Commitment Schemes 101

This is a simple explanation of cryptographic commitment schemes, requiring minimal math or cryptography background.

What is a commitment scheme?

A commitment scheme is effectively a cryptographic envelope. I can put a secret value in an envelope and then seal the envelope. We call this committing to the secret value. And then I send the envelope to someone or put it somewhere I cannot tamper with it, to open and reveal the secret value I committed to at some later time.

The two important properties of this scheme are:

  • Hiding: No one can see inside the envelope until it is opened.
  • Binding: Once I have commited to this secret value and sent it, I cannot change the value. The commitment has bound me to a specific value.

This is an imperfect analogy, but it gets across these two important properties of commitment schemes.

Cryptographic Commitments

For cryptographic commitments, we’re going to need two algorithms: Commit and Verify. Let’s go through each one now.

Commit

The Commit algorithm lets us create commitments. Let’s call a commitment com. To commit to a value value:

com = Commit(value, randomness)

where randomness is another secret value, but one picked randomly, hence the name. The result com is what we’ll send or broadcast, i.e. com is our sealed envelope.

Verify

When we’re ready to open the commitment, anyone can verify the commitment was opened correctly once they get the values for value and randomness:

Verify(value, com, randomness) = [accept, reject]

The result of the Verify algorithm is either to accept or reject the opening as valid.

Hiding and Binding

Remember that we wanted our commitment scheme to share the security properties as the toy example: hiding and binding. For this cryptographic scheme, what does this mean a bit more concretely?

Hiding

com should not reveal anything about the committed secret value. You should not be able to see inside the envelope.

Binding

Given a commitment com = Commit(value_1, randomness_1) it should not be possible to find another valid opening, i.e. another value_2 and randomness_2 such that com = Commit(value_2, randomness_2), where we exclude the trivial value_2 != value_1.

Hash Commitments

Now let’s turn to some ways to make real cryptographic commitment schemes.

We can make a commitment scheme from a collision-resistant hash function H().

Our commitment will be generated by simply hashing our value and randomness:

com = H(value, randomness)

And then we can verify openings using:

H(value, randomness) == com

If H is collision-resistant, then the scheme is binding. Because if you can find a second valid opening, then you’ve found a collision in H and it is not collision-resistant.

If H produces random outputs, then you learn nothing about value, so the scheme is hiding.

Pedersen Commitments

Given a finite cyclic group, such as an elliptic curve group, we can compute:

com = Commit(value, randomness) = [value]G + [randomness]H

where G and H are two points from the elliptic curve group, and value and randomness are scalars.

We get another elliptic curve point as a result.

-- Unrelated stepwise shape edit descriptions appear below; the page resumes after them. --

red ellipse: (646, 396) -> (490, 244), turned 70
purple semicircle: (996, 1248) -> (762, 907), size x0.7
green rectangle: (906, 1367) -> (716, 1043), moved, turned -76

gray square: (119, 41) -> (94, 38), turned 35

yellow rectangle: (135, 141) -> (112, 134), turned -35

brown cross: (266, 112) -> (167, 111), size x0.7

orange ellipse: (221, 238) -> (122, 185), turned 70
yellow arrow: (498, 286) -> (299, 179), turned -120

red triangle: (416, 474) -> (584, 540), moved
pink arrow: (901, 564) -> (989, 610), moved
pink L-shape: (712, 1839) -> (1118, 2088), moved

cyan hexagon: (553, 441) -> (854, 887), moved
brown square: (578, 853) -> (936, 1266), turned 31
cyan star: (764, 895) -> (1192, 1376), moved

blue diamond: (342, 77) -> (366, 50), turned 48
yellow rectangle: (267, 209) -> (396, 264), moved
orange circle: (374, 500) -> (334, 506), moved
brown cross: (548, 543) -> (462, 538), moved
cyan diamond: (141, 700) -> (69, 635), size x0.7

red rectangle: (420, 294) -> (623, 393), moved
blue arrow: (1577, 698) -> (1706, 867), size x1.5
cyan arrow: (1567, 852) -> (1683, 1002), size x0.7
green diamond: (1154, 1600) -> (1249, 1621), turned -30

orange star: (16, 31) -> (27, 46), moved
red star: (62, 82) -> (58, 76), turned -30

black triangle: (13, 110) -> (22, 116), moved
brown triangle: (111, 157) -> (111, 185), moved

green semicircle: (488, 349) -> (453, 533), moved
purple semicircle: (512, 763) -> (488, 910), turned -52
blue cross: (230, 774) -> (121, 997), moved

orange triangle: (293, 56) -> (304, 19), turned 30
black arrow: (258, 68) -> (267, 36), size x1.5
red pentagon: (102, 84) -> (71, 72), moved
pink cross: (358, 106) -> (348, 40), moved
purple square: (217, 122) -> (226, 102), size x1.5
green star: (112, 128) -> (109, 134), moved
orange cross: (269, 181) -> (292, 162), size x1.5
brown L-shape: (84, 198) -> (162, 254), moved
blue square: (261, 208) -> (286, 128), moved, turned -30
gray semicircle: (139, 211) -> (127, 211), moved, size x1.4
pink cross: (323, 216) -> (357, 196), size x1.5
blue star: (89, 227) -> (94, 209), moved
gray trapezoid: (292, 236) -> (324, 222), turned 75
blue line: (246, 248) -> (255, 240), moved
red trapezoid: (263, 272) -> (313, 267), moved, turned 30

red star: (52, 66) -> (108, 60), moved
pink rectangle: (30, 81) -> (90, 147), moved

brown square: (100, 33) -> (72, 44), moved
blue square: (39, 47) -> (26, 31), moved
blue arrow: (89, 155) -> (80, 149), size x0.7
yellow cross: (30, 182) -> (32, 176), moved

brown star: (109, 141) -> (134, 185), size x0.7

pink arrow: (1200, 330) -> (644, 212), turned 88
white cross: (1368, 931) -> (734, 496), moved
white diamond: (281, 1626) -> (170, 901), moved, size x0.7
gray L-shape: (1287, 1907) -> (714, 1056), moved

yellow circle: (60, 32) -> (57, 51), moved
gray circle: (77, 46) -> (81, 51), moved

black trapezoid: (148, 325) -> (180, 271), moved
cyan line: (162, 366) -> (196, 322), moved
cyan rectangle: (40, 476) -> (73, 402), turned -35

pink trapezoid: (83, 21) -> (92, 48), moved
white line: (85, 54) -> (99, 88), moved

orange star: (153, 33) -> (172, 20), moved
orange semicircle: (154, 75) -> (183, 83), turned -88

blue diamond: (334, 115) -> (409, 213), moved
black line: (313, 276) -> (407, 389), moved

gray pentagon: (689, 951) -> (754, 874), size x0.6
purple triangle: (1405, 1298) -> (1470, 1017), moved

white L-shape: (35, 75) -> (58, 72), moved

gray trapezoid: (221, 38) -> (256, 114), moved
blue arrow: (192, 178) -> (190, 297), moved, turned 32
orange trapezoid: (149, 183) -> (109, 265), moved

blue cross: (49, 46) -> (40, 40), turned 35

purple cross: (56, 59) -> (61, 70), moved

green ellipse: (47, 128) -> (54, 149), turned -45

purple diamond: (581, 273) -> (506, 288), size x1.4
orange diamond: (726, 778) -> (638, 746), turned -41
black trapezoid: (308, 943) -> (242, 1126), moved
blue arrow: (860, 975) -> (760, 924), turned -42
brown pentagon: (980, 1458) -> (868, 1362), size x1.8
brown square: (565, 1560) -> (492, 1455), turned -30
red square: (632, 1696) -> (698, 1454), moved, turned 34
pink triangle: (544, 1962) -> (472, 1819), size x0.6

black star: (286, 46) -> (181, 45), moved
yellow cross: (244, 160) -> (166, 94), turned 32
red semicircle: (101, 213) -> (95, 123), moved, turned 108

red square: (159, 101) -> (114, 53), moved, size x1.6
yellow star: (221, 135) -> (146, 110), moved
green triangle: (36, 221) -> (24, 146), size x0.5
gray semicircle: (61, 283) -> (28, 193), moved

We can then verify by checking:

[value]G + [randomness]H == com

One handy feature about Pedersen commitments is that they are homomorphically additive. This means when we add the commitments, we get the commitment of the sum of the values we committed to: all without knowing the secret values.

Let’s show this. Given two commitments com_1 = Commit(v_1, r_1) and com_2 = Commit(v_2, r_2):

com_1 + com_2
= [v_1]G + [r_1]H + [v_2]G + [r_2]H
= [v_1 + v_2]G + [r_1 + r_2]H 
= Commit(v_1 + v_2, r_1 + r_2)

We end up with the commitment to the sum of the input secret values.